While some may say that high school is the end, I have set my mind on going to college from an early age. However, the reality of the whole ordeal did not completely settle into my mind until recently. The one institution that I choose to study in will be from a pool of thousands of possible choices. Four years will then either lead to my future career, or even another four years of graduate school. This sequence of events is just that – a sequence that relies on the occurrence of the previous event. I will not go to the college of my choice if I miss my application deadline or do poorly on my essay or tests. There are also Early Action and Early Decision deadlines as well as interviews and different requirements in order to apply for each college. All of this information is needed to set the sequence in motion. However, what I have been noticing is that many seniors are not familiar with all of this information – the difference between Early Action and Early Decision and how to apply to the college of their choosing.

Near the end of junior year, we were given booklets on the college application process that would broaden our understanding of what we would do senior year. Needless to say there were only a handful of students that actually read them. However, these students unknowingly place handicaps on themselves. Without knowledge of the Common Application or even the schools that do not accept it, how are these students supposed to apply to college? The fact of the matter is that they simply cannot. Last minute questions are tragic for the student who has only minutes left to send in his or her application.

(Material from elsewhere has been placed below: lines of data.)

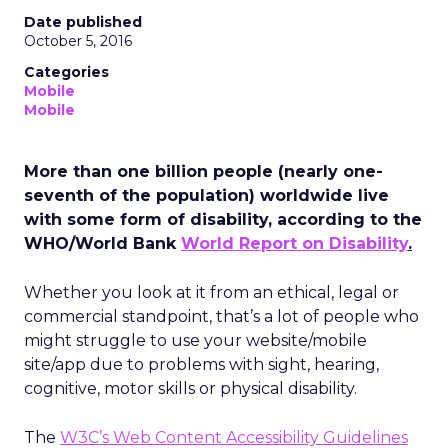
Date published
October 5, 2016
Categories
Mobile
Mobile
More than one billion people (nearly one-
seventh of the population) worldwide live
with some form of disability, according to the
WHO/World Bank
World Report on Disability
.
Whether you look at it from an ethical, legal or
commercial standpoint, that’s a lot of people who
might struggle to use your website/mobile
site/app due to problems with sight, hearing,
cognitive, motor skills or physical disability.
The
W3C’s Web Content Accessibility Guidelines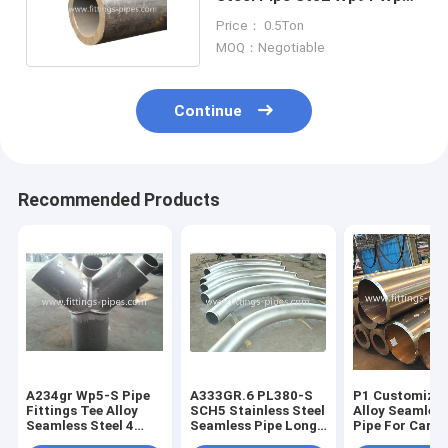
Sch60 Sch80
Price： 0.5Ton
MOQ：Negotiable
Continue
Recommended Products
A234gr Wp5-S Pipe
A333GR.6 PL380-S
P1 Customized
Fittings Tee Alloy
SCH5 Stainless Steel
Alloy Seamless
Seamless Steel 4
Seamless Pipe Long
Pipe For Carb
Way Joint 22" S100
Diameter Angle
Steel Piping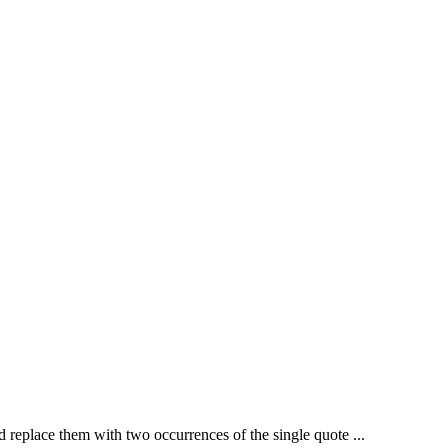
nd replace them with two occurrences of the single quote ...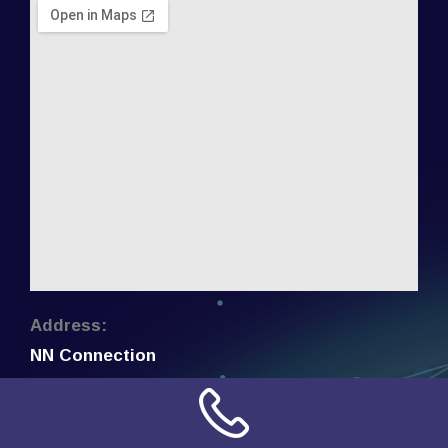
Address:
NN Connection
3509 W Cary Street
Richmond, Virginia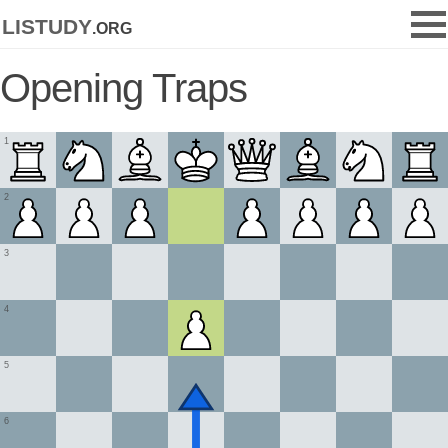
listudy
.org
Opening Traps
1
2
3
4
5
6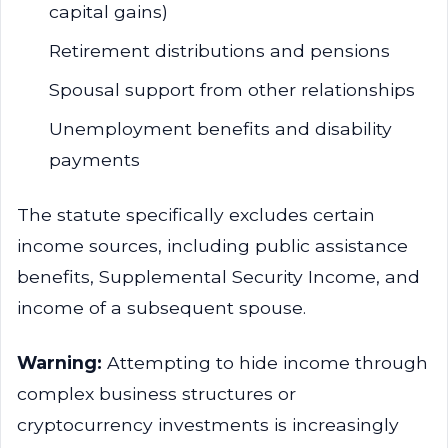
capital gains)
Retirement distributions and pensions
Spousal support from other relationships
Unemployment benefits and disability
payments
The statute specifically excludes certain
income sources, including public assistance
benefits, Supplemental Security Income, and
income of a subsequent spouse.
Warning:
Attempting to hide income through
complex business structures or
cryptocurrency investments is increasingly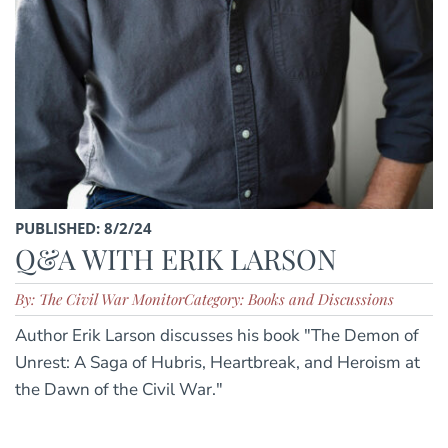
PUBLISHED: 8/2/24
Q&A WITH ERIK LARSON
By: The Civil War Monitor
Category: Books and Discussions
Author Erik Larson discusses his book "The Demon of
Unrest: A Saga of Hubris, Heartbreak, and Heroism at
the Dawn of the Civil War."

When wrought with questions, we are encouraged to seek assistance from the Guidance Office. There are rows upon rows of college booklets that give insight to the individual application rituals that each school requires. In a thick folder, there is also a master list of in-house scholarships, open to all of the seniors of North Providence High School. The Guidance Counselors are there to help with anything application related and have the ability to send transcripts in a matter of minutes. When interviewing Mr. Paone, he explained how North Providence prepares its students for higher education.

“We start in grade nine, by making sure students know about joining activities and keeping up their grades. We also introduce them to the PEP process in literacy skills,” states Mr. Paone, “Through sophomore and junior year we monitor the students through the PSATs, researching colleges, and planning their careers.” I then asked whether or not he thought the students were well prepared for the application process, to which he replied, “Yes, because there are constant reminders in the morning announcements as well as the reminders we give during the skills classes.” The scholarships, including the community and in-house scholarships, can be found in the Guidance Office.

However, as a senior, I personally feel that I should have been more informed about the entire application process. As an intern for most of my years in high school, the information sessions given during the skills classes slipped my grasp and soon the deadlines piled up without my knowing. I highly recommend that those who intern, take time and visit the skills classes to stay up to date with the requirements. Also, applying Early Action or Early Decision to any college will help you become ready with the application process and ready you for Regular Decision. I myself am taking my own advice and hope my lessons will help others as well. Good luck!